Camila m’a laissée seule avec son petit ami ce matin-là
Camila et moi nous connaissions depuis le collège. C’était le genre d’amitié qui survit aux déménagements, aux petits amis, aux disputes et aux longs silences, parce qu’il y a au fond quelque chose qui ne se casse pas. On partageait presque tout : les secrets, les vêtements, et une ou deux nuits que je préfère ne pas détailler ici. C’est elle qui a été à mes côtés quand j’ai perdu ma virginité avec Andrés, le garçon de l’immeuble d’à côté, et c’est elle aussi qui m’a appris que les hommes se comprennent beaucoup mieux quand ils ne savent pas qu’on les comprend.
L’appel est arrivé un mardi après-midi. J’étais en train de plier du linge quand j’ai vu son nom à l’écran.
— J’ai un nouveau copain — dit-elle avant même que je puisse dire bonjour.
— Et ? — répondis-je en m’asseyant sur le lit. Avec Camila, « j’ai un nouveau copain » ne voulait jamais dire seulement ça.

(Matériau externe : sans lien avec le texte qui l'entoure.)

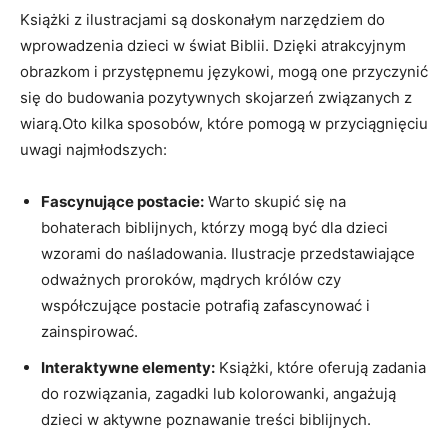
Książki z ilustracjami są doskonałym narzędziem do
wprowadzenia dzieci w świat Biblii. Dzięki atrakcyjnym
obrazkom i przystępnemu językowi, mogą one przyczynić
się do budowania pozytywnych skojarzeń związanych z
wiarą.Oto kilka sposobów, które pomogą w przyciągnięciu
uwagi najmłodszych:
Fascynujące postacie:
Warto skupić się na
bohaterach biblijnych, którzy mogą być dla dzieci
wzorami do naśladowania. Ilustracje przedstawiające
odważnych proroków, mądrych królów czy
współczujące postacie potrafią zafascynować i
zainspirować.
Interaktywne elementy:
Książki, które oferują zadania
do rozwiązania, zagadki lub kolorowanki, angażują
dzieci w aktywne poznawanie treści biblijnych.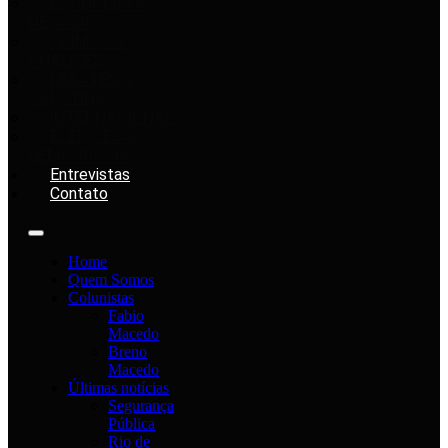
ECONOMIA &
NEGÓCIOS
OPINIÃO &
ANÁLISES
DEBATES &
SABATINAS
INTERNACIONAL
ELEIÇÕES &
DEMOCRACIA
Entrevistas
Contato
Home
Quem Somos
Colunistas
Fabio
Macedo
Breno
Macedo
Últimas notícias
Segurança
Pública
Rio de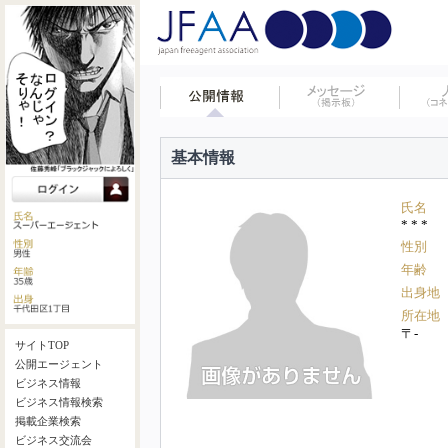
基本情報
氏名
* * *
性別
年齢
出身地
所在地
〒-
サイトTOP
公開エージェント
ビジネス情報
ビジネス情報検索
掲載企業検索
ビジネス交流会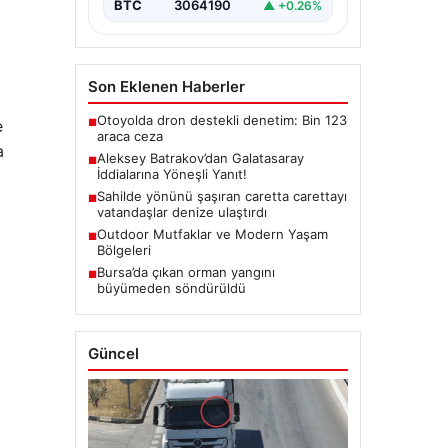
BTC
3064190
▲ +0.26%
Son Eklenen Haberler
Otoyolda dron destekli denetim: Bin 123
e
■
araca ceza
a
Aleksey Batrakov’dan Galatasaray
■
İddialarına Yöneşli Yanıt!
Sahilde yönünü şaşıran caretta carettayı
■
vatandaşlar denize ulaştırdı
Outdoor Mutfaklar ve Modern Yaşam
■
Bölgeleri
Bursa’da çıkan orman yangını
■
büyümeden söndürüldü
Güncel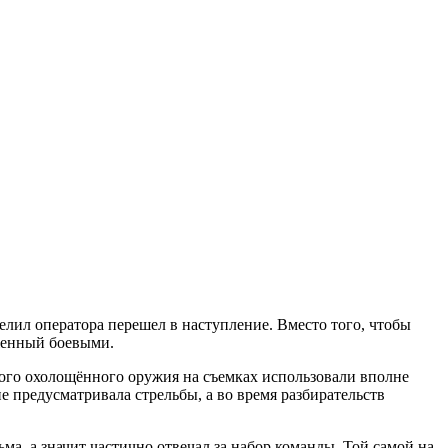
лил оператора перешел в наступление. Вместо того, чтобы
яженный боевыми.
ого охолощённого оружия на съемках использовали вполне
е предусматривала стрельбы, а во время разбирательств
а, а значит частично отвечал за набор команды. Той самой на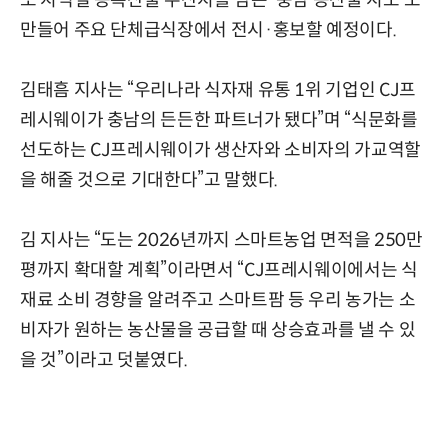
또 지역별 농특산물 주산지를 담은 '충남 농산물 지도'도
만들어 주요 단체급식장에서 전시·홍보할 예정이다.
김태흠 지사는 “우리나라 식자재 유통 1위 기업인 CJ프
레시웨이가 충남의 든든한 파트너가 됐다”며 “식문화를
선도하는 CJ프레시웨이가 생산자와 소비자의 가교역할
을 해줄 것으로 기대한다”고 말했다.
김 지사는 “도는 2026년까지 스마트농업 면적을 250만
평까지 확대할 계획”이라면서 “CJ프레시웨이에서는 식
재료 소비 경향을 알려주고 스마트팜 등 우리 농가는 소
비자가 원하는 농산물을 공급할 때 상승효과를 낼 수 있
을 것”이라고 덧붙였다.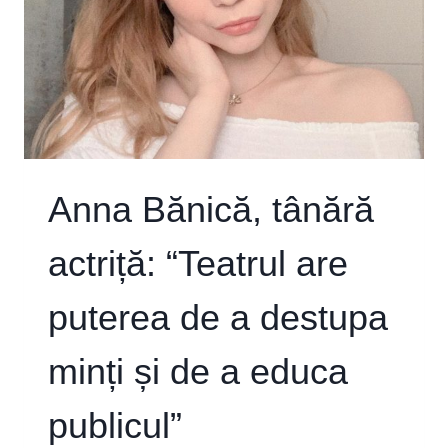
Anna Bănică, tânără
actriță: “Teatrul are
puterea de a destupa
minți și de a educa
publicul”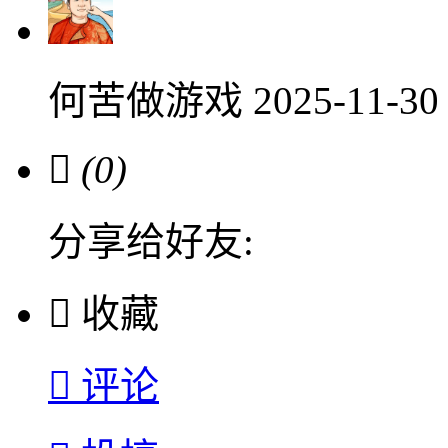
何苦做游戏
2025-11-30

(0)
分享给好友:

收藏

评论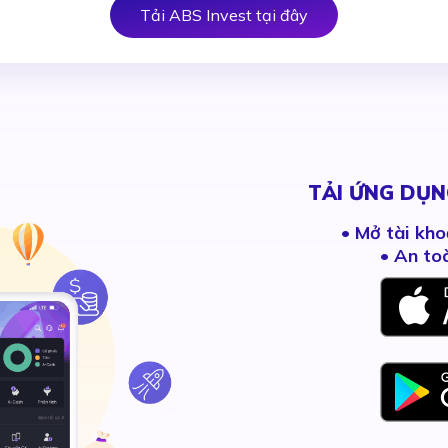
Tải ABS Invest tại đây
TẢI ỨNG DỤN
•
Mở tài kho
• An to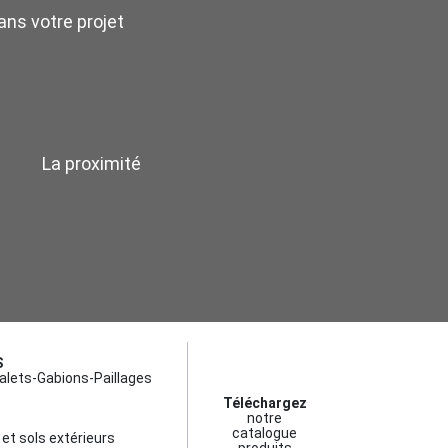
ns votre projet
La proximité
S
alets-Gabions-Paillages
Téléchargez
notre
catalogue
et sols extérieurs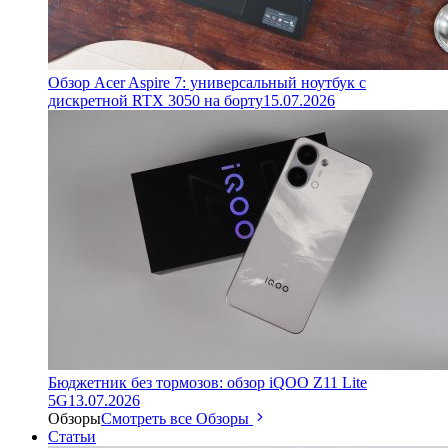
Обзор Acer Aspire 7: универсальный ноутбук с
дискретной RTX 3050 на борту
15.07.2026
Бюджетник без тормозов: обзор iQOO Z11 Lite
5G
13.07.2026
Обзоры
Смотреть все Обзоры
Статьи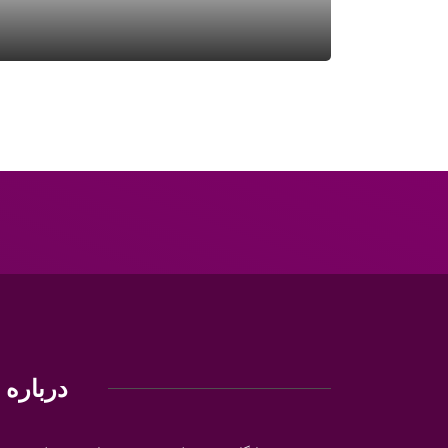
درباره م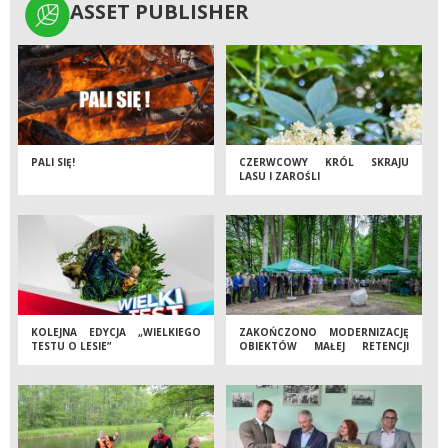
ASSET PUBLISHER
ASSET PUBLISHER
PALI SIĘ!
CZERWCOWY KRÓL SKRAJU
LASU I ZAROŚLI
KOLEJNA EDYCJA „WIELKIEGO
ZAKOŃCZONO MODERNIZACJĘ
TESTU O LESIE”
OBIEKTÓW MAŁEJ RETENCJI
NIZINNEJ W UROCZYSKU LAS
MIEJSKI W GAJEWIE.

— Il est très beau. Grand, les yeux clairs, un corps qui te fait douter de tes convictions.
— Mais ?
— Il est très timide. Il dit qu’il veut attendre le mariage. Il est dans une église évangélique, il veut devenir pasteur, tout le package.
Je me tus un moment.
— Et tu es quand même avec lui ?
— Oui, parce que quand il a enfin cédé... Valeria, tu n’as aucune idée. Cet homme a une bite qui te coupe en deux. Je pensais que ce serait un désastre au lit, un maladroit en train de réciter un Notre Père pendant qu’il jouissait en deux secondes. Eh bien non. Le salopard baise comme s’il faisait ça tous les soirs depuis dix ans. La première fois, il m’a gardée à quatre pattes pendant trois heures, à me prendre le cul avec une patience que tu n’imagines même pas.
J’ai ri. Ce n’était pas de la moquerie, c’était ce rire qui échappe quand quelque chose éveille une curiosité qu’on n’a pas demandée.
— Quand est-ce que je le rencontre ?
— Dans quelques semaines. On va venir te voir.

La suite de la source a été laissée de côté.